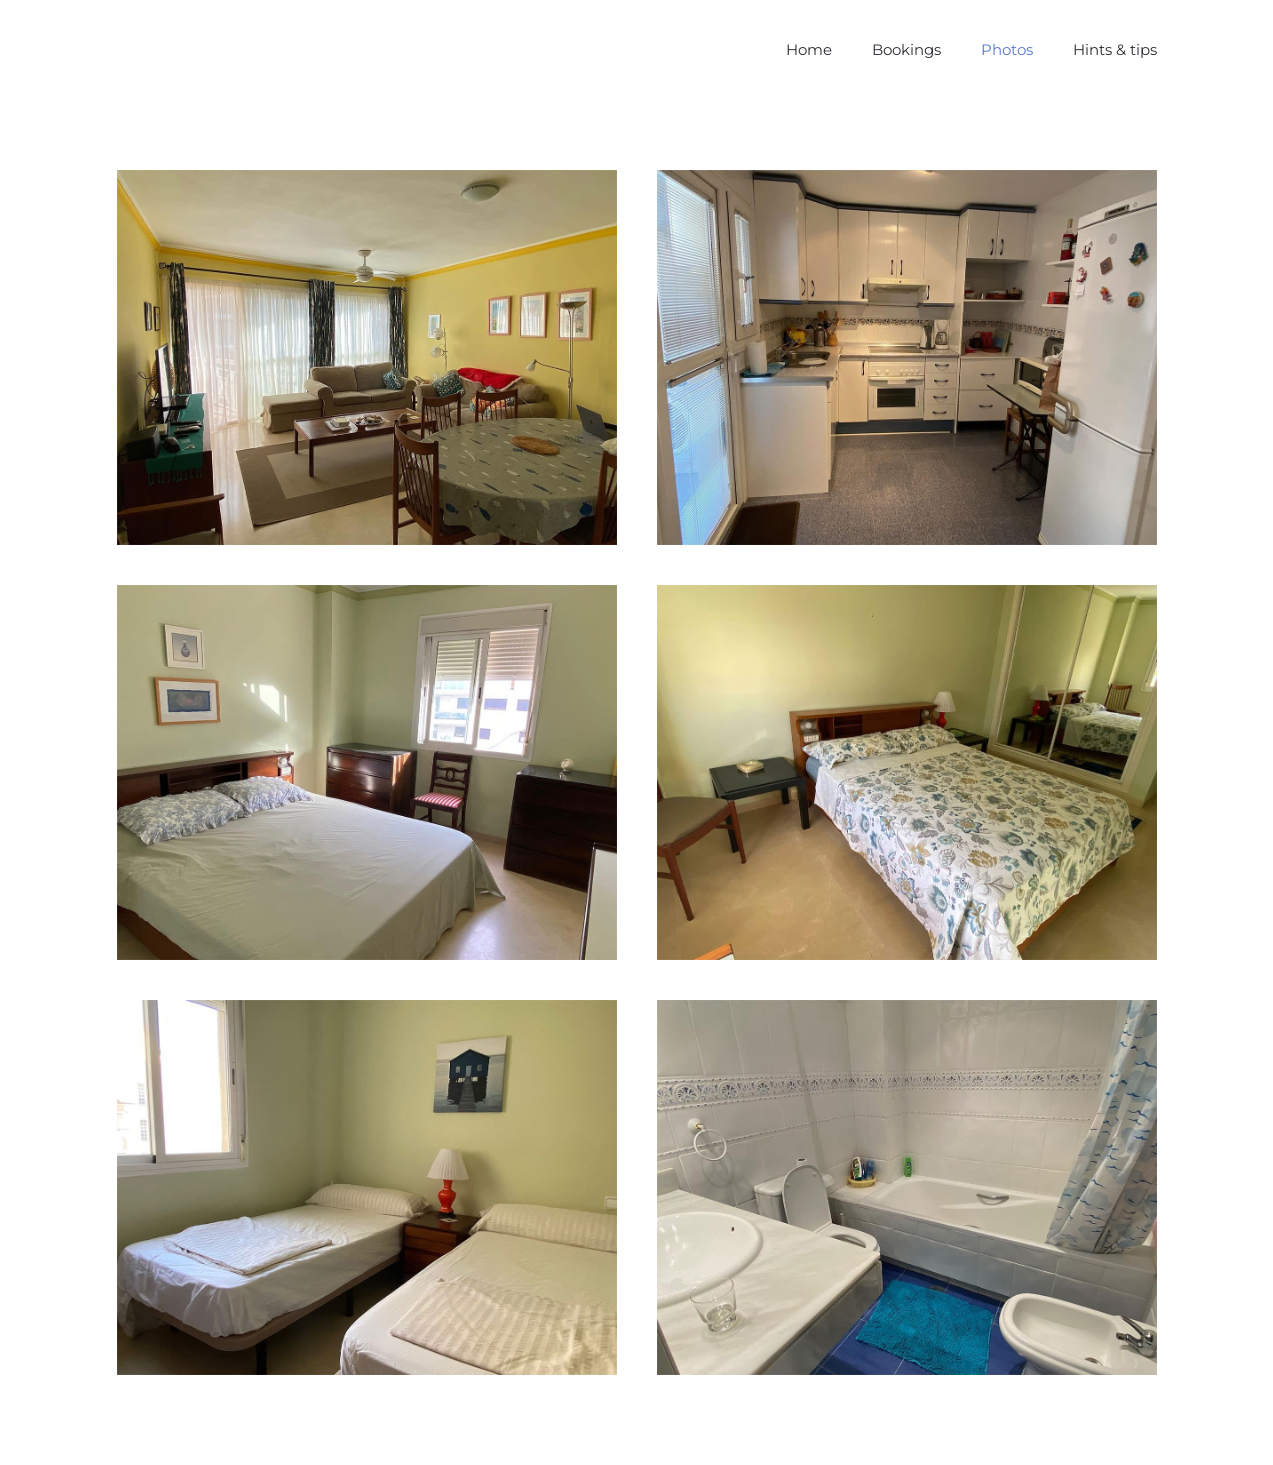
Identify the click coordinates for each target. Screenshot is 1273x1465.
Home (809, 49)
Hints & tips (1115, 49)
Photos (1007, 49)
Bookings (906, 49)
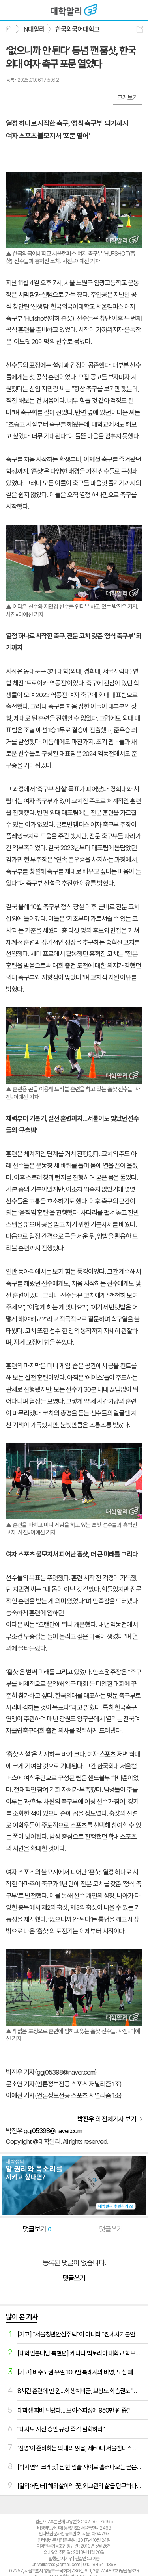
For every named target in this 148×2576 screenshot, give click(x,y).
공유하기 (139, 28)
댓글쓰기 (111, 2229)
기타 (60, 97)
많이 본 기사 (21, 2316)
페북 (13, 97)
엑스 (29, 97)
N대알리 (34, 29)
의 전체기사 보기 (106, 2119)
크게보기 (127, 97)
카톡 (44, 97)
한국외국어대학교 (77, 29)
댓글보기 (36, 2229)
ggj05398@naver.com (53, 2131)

--

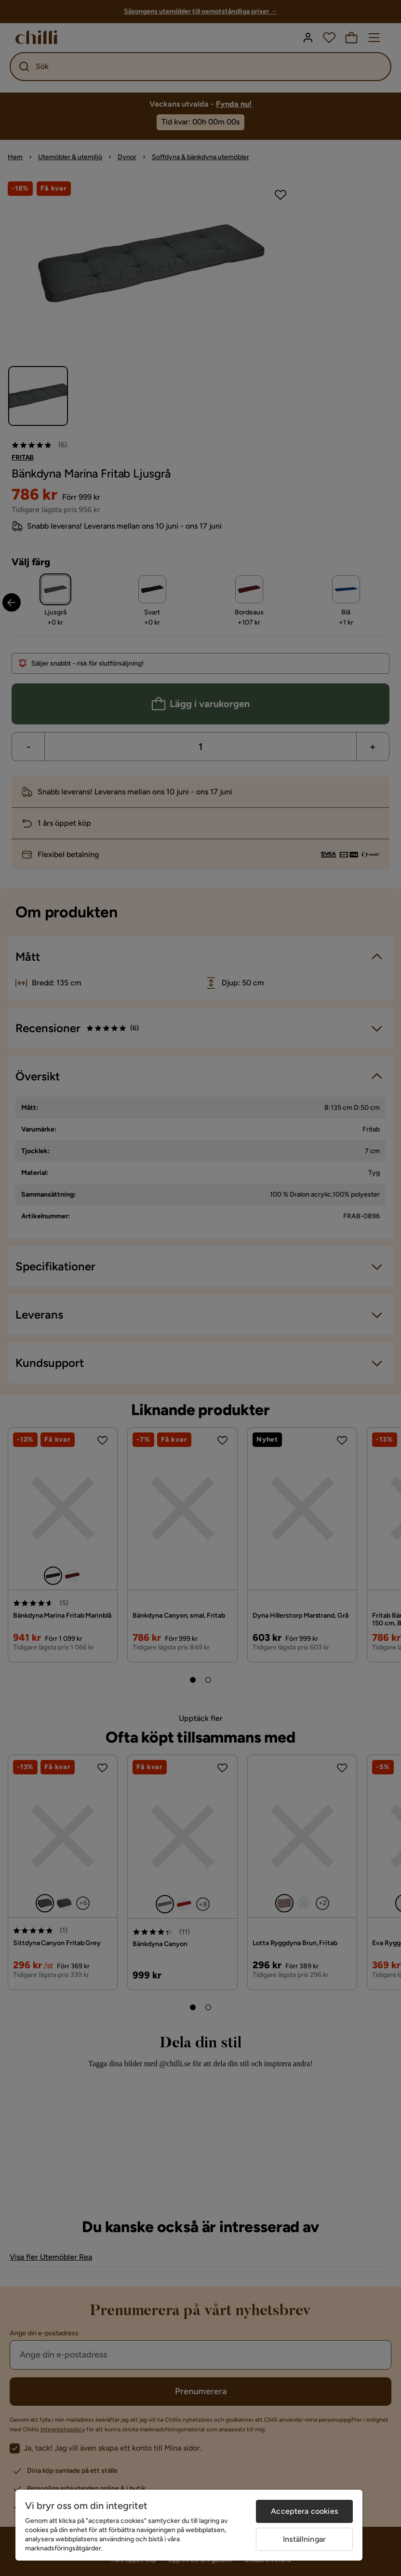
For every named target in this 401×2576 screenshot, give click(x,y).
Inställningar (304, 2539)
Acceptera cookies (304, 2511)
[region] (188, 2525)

==

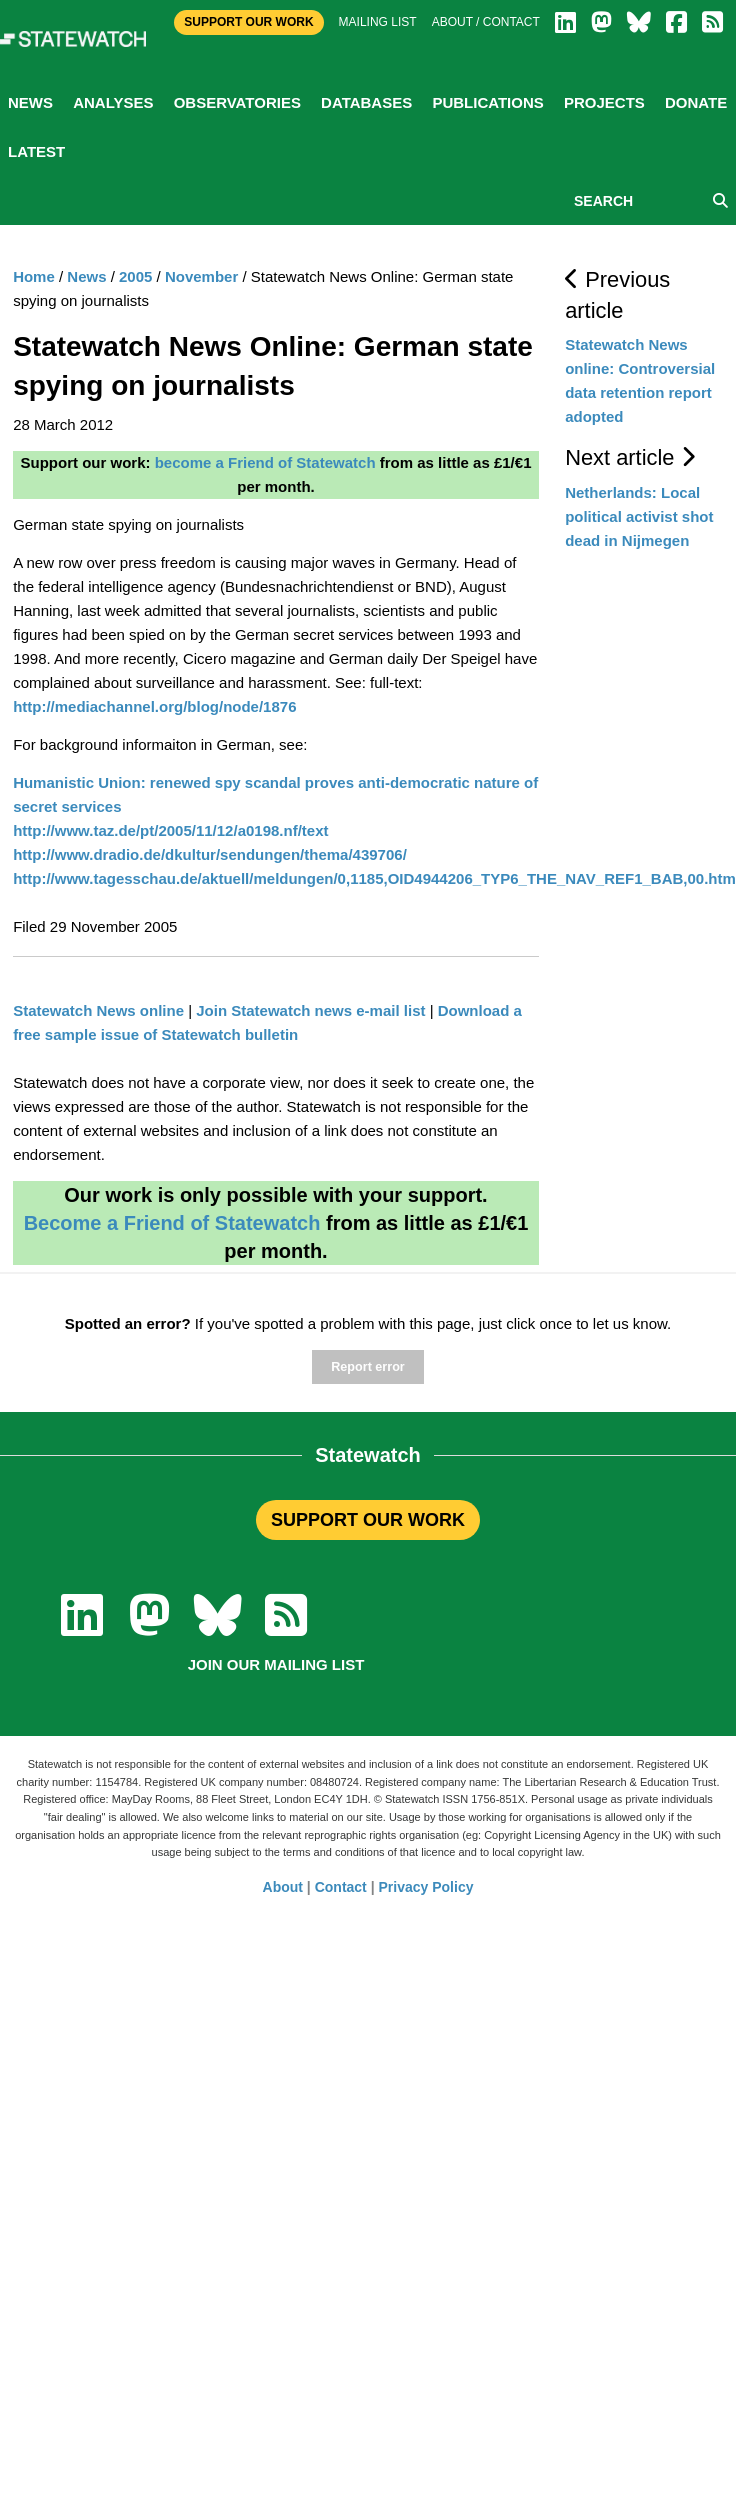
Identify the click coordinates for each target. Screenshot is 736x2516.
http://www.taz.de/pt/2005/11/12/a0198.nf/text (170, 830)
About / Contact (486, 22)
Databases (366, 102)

What you should do: Beginning with the line containing "공유하기 (139, 28)" in the material above, copy every line exactly until you have copied the line containing "ggj05398@naver.com (53, 2131)".

Worked solution:
공유하기 (139, 28)
댓글쓰기 (111, 2229)
기타 (60, 97)
많이 본 기사 (21, 2316)
페북 (13, 97)
엑스 (29, 97)
N대알리 (34, 29)
의 전체기사 보기 (106, 2119)
크게보기 (127, 97)
카톡 (44, 97)
한국외국어대학교 (77, 29)
댓글보기 (36, 2229)
ggj05398@naver.com (53, 2131)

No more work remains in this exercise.